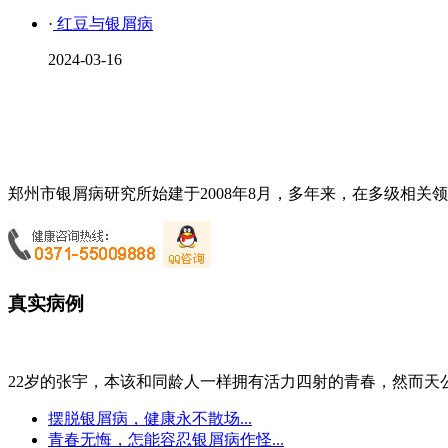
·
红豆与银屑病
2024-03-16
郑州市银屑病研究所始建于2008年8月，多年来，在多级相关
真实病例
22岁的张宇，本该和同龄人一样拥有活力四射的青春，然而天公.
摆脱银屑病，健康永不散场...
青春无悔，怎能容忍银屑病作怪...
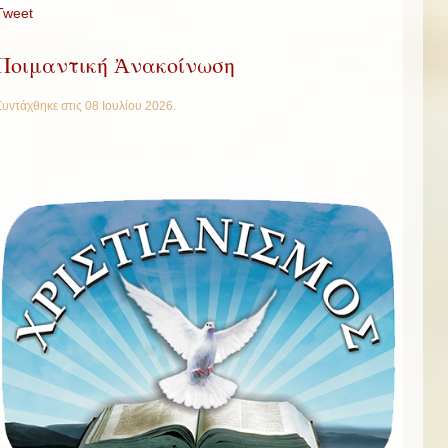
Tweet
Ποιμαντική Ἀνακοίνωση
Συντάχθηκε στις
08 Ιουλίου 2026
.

**How to complete this task:** Everything in the entries except the pictures should be returned exactly as given.

**Response area:**
·
红豆与银屑病
2024-03-16
郑州市银屑病研究所始建于2008年8月，多年来，在多级相关
真实病例
22岁的张宇，本该和同龄人一样拥有活力四射的青春，然而天公.
摆脱银屑病，健康永不散场...
青春无悔，怎能容忍银屑病作怪...
Tweet
Ποιμαντική Ἀνακοίνωση
Συντάχθηκε στις
08 Ιουλίου 2026
.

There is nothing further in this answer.